De wrakingskamer vindt het wrakingsverzoek ongegrond. Het is aan de rechter die de zaak behandelt, om te bepalen welk onderzoek hij nodig vindt om tot een beslissing te komen. De rechter bepaalt dus hoe hij een mondelinge behandeling inricht, welke vragen hij stelt aan partijen, op welke manier partijen aan het woord komen en hoe lang. Het is niet aan de wrakingskamer om in de beoordeling daarvan te treden. Als een partij het niet eens is met de manier waarop de rechter het onderzoek in de zaak vorm gegeven heeft, staat voor haar hoger beroep tegen de beslissing van de rechter open. De wrakingskamer moet wel beoordelen of de manier waarop de rechter de zitting heeft ingericht en onderzoek heeft gedaan niet anders kan worden gezien dan als vooringenomen.

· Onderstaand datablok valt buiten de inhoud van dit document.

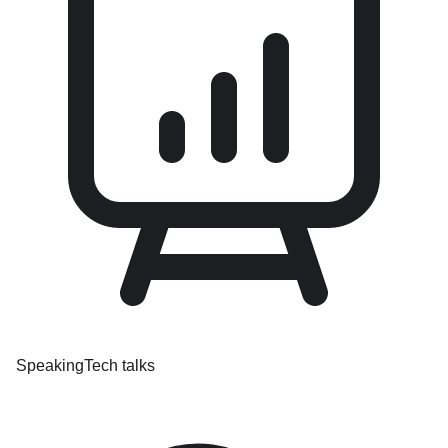
Speaking
Tech talks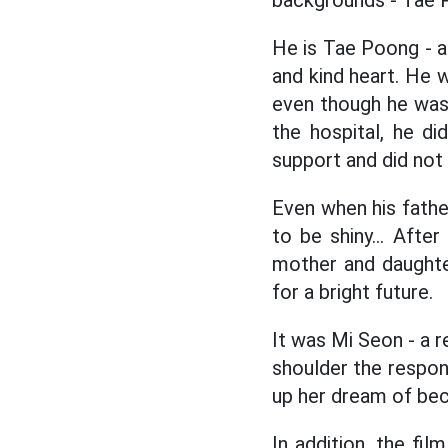
backgrounds - Tae 
He is Tae Poong - 
and kind heart. He wa
even though he was 
the hospital, he d
support and did not
Even when his father
to be shiny... After
mother and daughte
for a bright future.
It was Mi Seon - a r
shoulder the respons
up her dream of be
In addition, the fil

Dat is hier niet het geval. Uit het proces-verbaal blijkt dat de rechter uitgebreid in gesprek is geweest met vader en moeder en de GI. De rechter heeft vragen gesteld aan alle betrokkenen en heeft hen actief uitgenodigd om hun visie te geven. Daarbij heeft de rechter ook een leespauze ingelast om de spreekaantekeningen van vader en moeder te lezen. Al met al heeft de zitting ongeveer 40 minuten geduurd. Uit die handelwijze blijkt geen vooringenomenheid. Het feit dat de rechter op enig moment moeder heeft onderbroken, maakt dat niet anders. De rechter is verantwoordelijk voor het verloop van de mondelinge behandeling en kan besluiten dat partijen in voldoende mate aan het woord zijn geweest of dat wat er op dat moment wordt besproken, minder relevant is voor de te nemen beslissing.
3.4.
Vader en moeder hebben nog aangevoerd dat de rechter vooringenomen is omdat hij zegt het verzoek van de GI serieus te nemen. De rechter moet beslissen over elk verzoek dat aan hem wordt voorgelegd en in die zin moet hij elk verzoek serieus behandelen en beoordelen. Het enkele feit dat de rechter zegt een verzoek serieus te nemen, maakt niet dat hij blijk geeft van vooringenomenheid. Daarmee zegt hij immers niet hoe hij inhoudelijk tegen dat verzoek aankijkt of hoe hij daarover zal beslissen.
3.5.
Dit betekent dat de wrakingskamer het verzoek ongegrond zal verklaren.

4.De beslissing

De wrakingskamer:
4.1.
verklaart het verzoek tot wraking ongegrond;
4.2.
draagt de griffier van de wrakingskamer op deze beslissing toe te zenden aan verzoekers, de gewraakte rechter, andere betrokken partijen, alsmede aan de voorzitter van het team familierecht, waarin de rechter werkzaam is en de president van deze rechtbank;
4.3.
bepaalt dat de behandeling van de zaak met zaaknummer C/16/508593 / JE RK 20-1814 dient te worden voortgezet in de stand waarin deze zich bevond op het moment van de schorsing vanwege het wrakingsverzoek.
Deze beslissing is gegeven door mr. H.A. Brouwer, voorzitter, mrs. R.C. Stijnen en A. van Dijk als leden van de wrakingskamer, bijgestaan door mr. L.C.J. van der Heijden en in het openbaar uitgesproken op 7 oktober 2020.
Tegen deze beslissing staat geen rechtsmiddel open.